■ The data ■
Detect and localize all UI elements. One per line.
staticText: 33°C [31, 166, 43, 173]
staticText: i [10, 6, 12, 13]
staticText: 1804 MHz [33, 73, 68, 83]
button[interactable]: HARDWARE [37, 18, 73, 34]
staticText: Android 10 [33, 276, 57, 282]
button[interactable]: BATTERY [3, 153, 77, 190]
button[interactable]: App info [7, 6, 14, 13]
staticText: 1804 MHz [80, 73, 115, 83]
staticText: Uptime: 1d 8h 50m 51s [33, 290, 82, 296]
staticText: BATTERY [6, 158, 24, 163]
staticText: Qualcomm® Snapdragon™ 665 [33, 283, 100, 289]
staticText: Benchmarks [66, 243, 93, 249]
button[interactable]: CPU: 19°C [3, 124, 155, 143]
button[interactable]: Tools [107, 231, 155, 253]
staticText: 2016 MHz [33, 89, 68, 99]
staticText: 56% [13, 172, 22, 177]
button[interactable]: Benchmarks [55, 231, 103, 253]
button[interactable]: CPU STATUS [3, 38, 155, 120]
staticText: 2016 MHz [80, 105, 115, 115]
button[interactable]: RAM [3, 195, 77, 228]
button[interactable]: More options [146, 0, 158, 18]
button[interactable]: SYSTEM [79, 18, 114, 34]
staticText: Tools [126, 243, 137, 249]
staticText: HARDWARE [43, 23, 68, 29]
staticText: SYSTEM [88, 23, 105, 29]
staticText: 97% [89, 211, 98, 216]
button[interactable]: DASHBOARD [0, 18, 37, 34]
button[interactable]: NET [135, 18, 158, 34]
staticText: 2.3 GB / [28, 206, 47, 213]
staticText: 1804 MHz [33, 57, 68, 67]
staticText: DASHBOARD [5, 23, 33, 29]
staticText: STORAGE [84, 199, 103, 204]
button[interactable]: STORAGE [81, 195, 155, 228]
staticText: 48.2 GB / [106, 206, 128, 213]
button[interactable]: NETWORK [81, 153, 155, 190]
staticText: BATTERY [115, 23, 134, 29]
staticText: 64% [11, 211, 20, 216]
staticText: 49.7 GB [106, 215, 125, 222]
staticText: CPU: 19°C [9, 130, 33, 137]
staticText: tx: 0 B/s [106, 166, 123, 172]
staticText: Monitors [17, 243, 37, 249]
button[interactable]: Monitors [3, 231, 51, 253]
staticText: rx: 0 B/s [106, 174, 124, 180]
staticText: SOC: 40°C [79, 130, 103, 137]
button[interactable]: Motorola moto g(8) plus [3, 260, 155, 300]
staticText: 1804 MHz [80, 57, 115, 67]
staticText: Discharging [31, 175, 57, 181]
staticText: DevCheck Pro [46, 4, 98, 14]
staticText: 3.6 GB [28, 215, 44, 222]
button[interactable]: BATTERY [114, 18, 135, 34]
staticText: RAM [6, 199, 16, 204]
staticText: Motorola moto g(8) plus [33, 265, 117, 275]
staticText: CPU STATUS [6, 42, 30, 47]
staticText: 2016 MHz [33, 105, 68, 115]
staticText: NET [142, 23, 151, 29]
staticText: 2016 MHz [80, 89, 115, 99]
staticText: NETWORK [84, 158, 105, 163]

■ What is being asked ■
Look through the records and gather each line with the word "HARDWARE".

■ Task solution ■
button[interactable]: HARDWARE [37, 18, 73, 34]
staticText: HARDWARE [43, 23, 68, 29]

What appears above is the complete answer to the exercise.